Records to process —
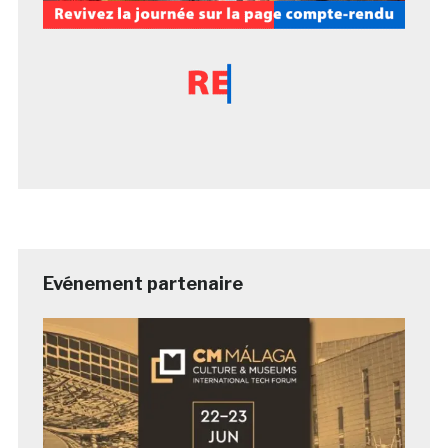
Evénement partenaire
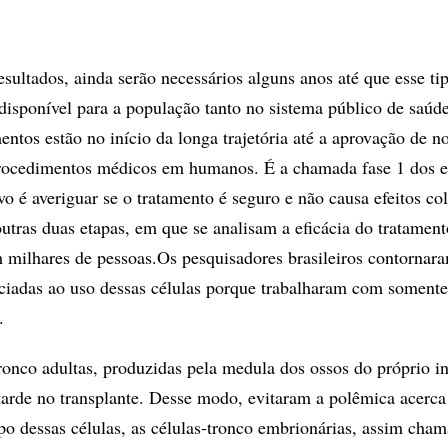
ultados, ainda serão necessários alguns anos até que esse ti
 disponível para a população tanto no sistema público de saú
ntos estão no início da longa trajetória até a aprovação de n
ocedimentos médicos em humanos. É a chamada fase 1 dos e
ivo é averiguar se o tratamento é seguro e não causa efeitos col
utras duas etapas, em que se analisam a eficácia do tratamen
 milhares de pessoas.Os pesquisadores brasileiros contornar
ociadas ao uso dessas células porque trabalharam com soment
.
ronco adultas, produzidas pela medula dos ossos do próprio i
tarde no transplante. Desse modo, evitaram a polêmica acerca
po dessas células, as células-tronco embrionárias, assim cha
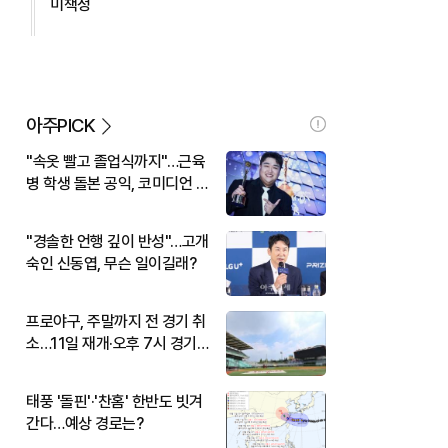
미책정
아주PICK
"속옷 빨고 졸업식까지"…근육
병 학생 돌본 공익, 코미디언 김
규원이었다
"경솔한 언행 깊이 반성"…고개
숙인 신동엽, 무슨 일이길래?
프로야구, 주말까지 전 경기 취
소…11일 재개·오후 7시 경기
시작
태풍 '돌핀'·'찬홈' 한반도 빗겨
간다…예상 경로는?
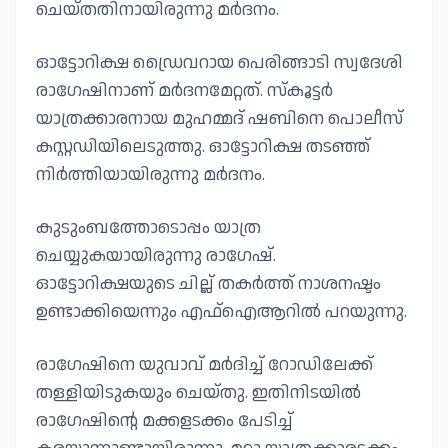
ചെയ്തതിനായിരുന്നു മര്‍ദനം.
ഓട്ടോറിക്ഷ ഡ്രൈവറായ പെരിങ്ങാടി സ്വദേശി
രാഗേഷിനാണ് മര്‍ദനമേറ്റത്. സ്‌കൂട്ടര്‍
യാത്രക്കാരനായ മുഹമ്മദ് ഷബിനെ പൊലീസ്
കസ്റ്റഡിയിലെടുത്തു. ഓട്ടോറിക്ഷ തടഞ്ഞ്
നിര്‍ത്തിയായിരുന്നു മര്‍ദനം.
കുടുംബത്തോടൊപ്പം യാത്ര
ചെയ്യുകയായിരുന്നു രാഗേഷ്.
ഓട്ടോറിക്ഷയുടെ ചില്ല് തകര്‍ത്ത് നാശനഷ്ടം
ഉണ്ടാക്കിയെന്നും എഫ്‌ഐആറില്‍ പറയുന്നു.
രാഗേഷിനെ യുവാവ് മര്‍ദിച്ച്‌ റോഡിലേക്ക്
തള്ളിയിടുകയും ചെയ്തു. ഇതിനിടയില്‍
രാഗേഷിന്റെ മക്കളടക്കം പേടിച്ച്‌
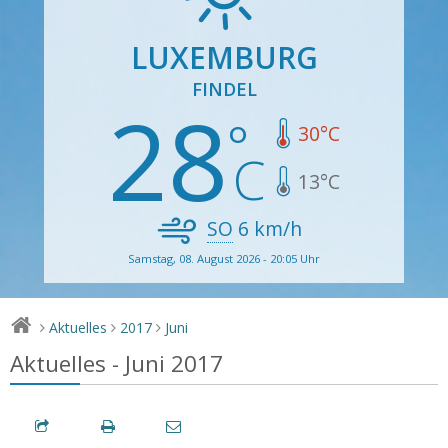
LUXEMBURG
FINDEL
28
30
°C
13
°C
SO
6
km/h
Samstag, 08. August 2026 - 20:05 Uhr
Aktuelles
2017
Juni
>
>
>
Aktuelles - Juni 2017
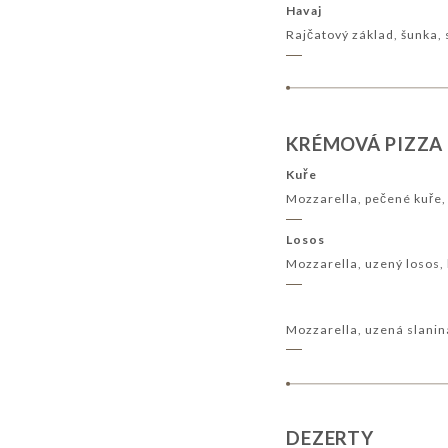
Havaj
Rajčatový základ, šunka,
KRÉMOVÁ PIZZA
Kuře
Mozzarella, pečené kuře, 
Losos
Mozzarella, uzený losos,
Mozzarella, uzená slanin
DEZERTY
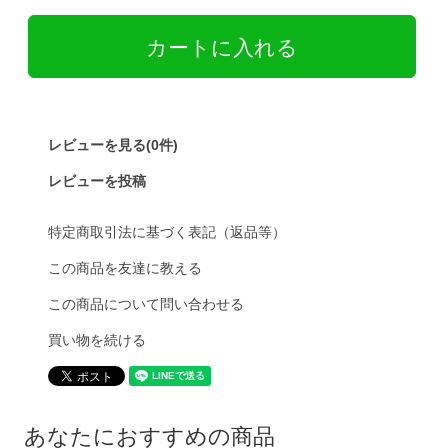
レビューを見る(0件)
レビューを投稿
特定商取引法に基づく表記（返品等）
この商品を友達に教える
この商品について問い合わせる
買い物を続ける
あなたにおすすめの商品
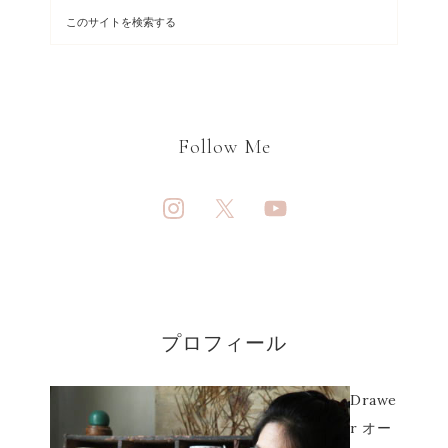
Follow Me
プロフィール
Drawe
r オー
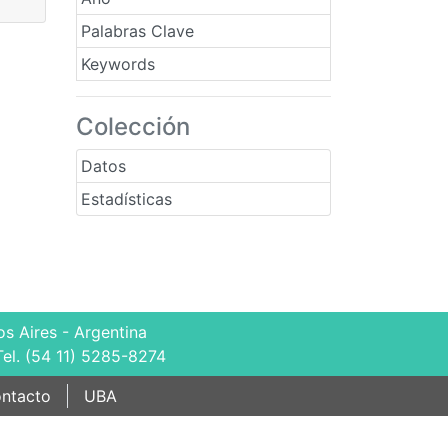
Palabras Clave
Keywords
Colección
Datos
Estadísticas
s Aires - Argentina
Tel. (54 11) 5285-8274
ntacto
UBA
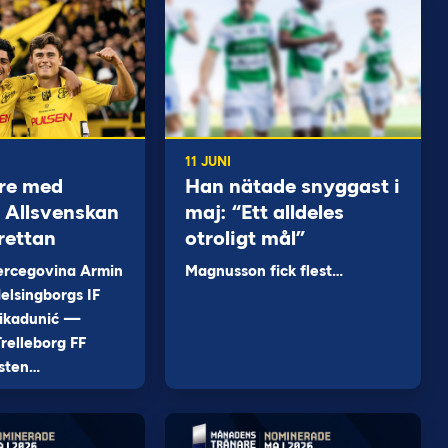
11 JUNI
re med
Han nätade snyggast i
 i Allsvenskan
maj: “Ett alldeles
rettan
otroligt mål”
ercegovina Armin
Magnusson fick flest…
elsingborgs IF
ikadunić —
relleborg FF
sten…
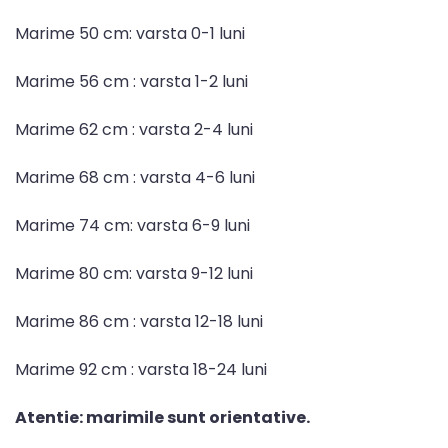
Marime 50 cm: varsta 0-1 luni
Marime 56 cm : varsta 1-2 luni
Marime 62 cm : varsta 2-4 luni
Marime 68 cm : varsta 4-6 luni
Marime 74 cm: varsta 6-9 luni
Marime 80 cm: varsta 9-12 luni
Marime 86 cm : varsta 12-18 luni
Marime 92 cm : varsta 18-24 luni
Atentie: marimile sunt orientative.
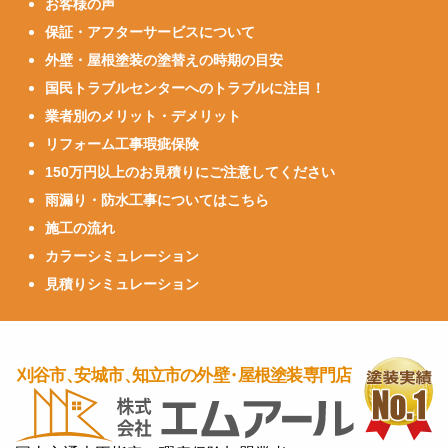
お客様の声
保証・アフターサービスについて
外壁・屋根塗装の塗替えの時期の目安
国民トラブルセンターへのトラブルに注目！
業者別のメリット・デメリット
リフォーム工事瑕疵保険
150万円以上のお見積りにご注意してください
雨漏り・防水工事についてはこちら
施工の流れ
カラーシミュレーション
見積りシミュレーション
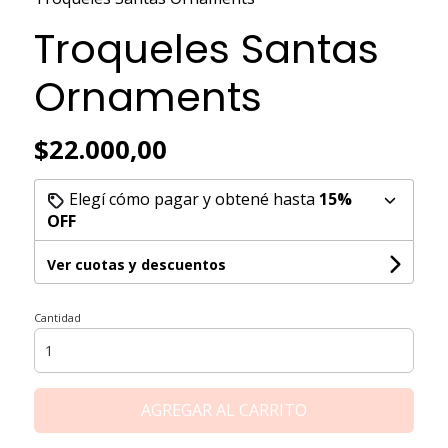
Troqueles Santas
Ornaments
$22.000,00
Elegí cómo pagar y obtené hasta
15%
OFF
Ver cuotas y descuentos
Cantidad
AGREGAR AL CARRITO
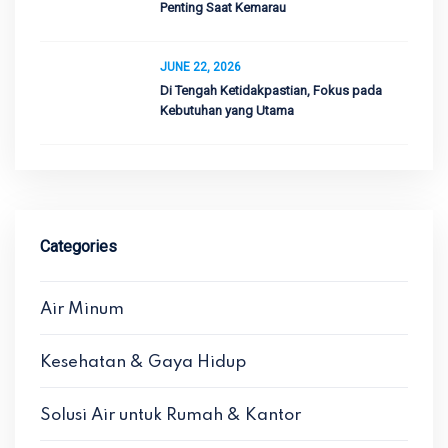
Penting Saat Kemarau
JUNE 22, 2026
Di Tengah Ketidakpastian, Fokus pada
Kebutuhan yang Utama
Categories
Air Minum
Kesehatan & Gaya Hidup
Solusi Air untuk Rumah & Kantor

Exercise description — Across the records, how many lines carry the word "dessas"? The answer should be a number alone.

Finished exercise — 2